The rape was revisited in 1998 when Luke and Laura's son, Lucky, finds out about the incident. This time, the writers scripted it as rape instead of a seduction. Lucky struggled to come to terms with the revelation while Luke and Laura dealt with the unresolved issues surrounding the rape. In a 2000 interview with Soap Opera Digest, Geary said, for the taping of the scenes, "Alan Pultz, who had directed the rape originally, used his original notes and directed me that day to recall all of that. I was able to finally put out what I think is Luke's definitive statement: that it was rape, it was ugly, he'd probably never recover." He added, "I was grateful that the directors and the writers were interested in what Luke's experience was and didn't try to spin it for audience control."

===Adventure plots===
After the rape storyline, the focus of General Hospital began to center on Luke and Laura's romance.
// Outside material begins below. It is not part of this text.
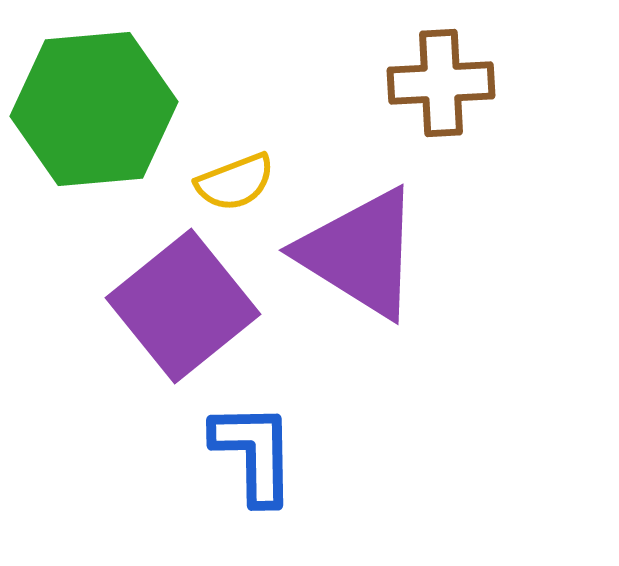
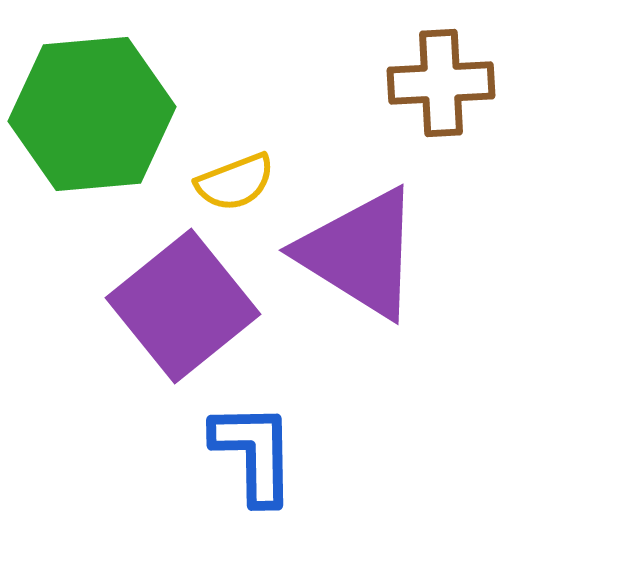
green hexagon: moved 2 px left, 5 px down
Before, the show revolved around hospital stories, including alcoholism, obesity, mental disorders, and cancer. Luke and Laura's adventure based plots took the show away from the hospital. In 1980, the couple spent the summer on the run, an "unprecedented" type of storyline at the time. Monty imbued that plot with elements of Frank Capra's 1934 film It Happened One Night and the 1941 Humphrey Bogart film The Maltese Falcon. She later used Dr. No and Tarzan as the inspiration for their plot to stop Mikkos Cassadine from taking over the world. As the show became laden with "comic-book fantasies", ratings remained high, but the viewer demographics became younger.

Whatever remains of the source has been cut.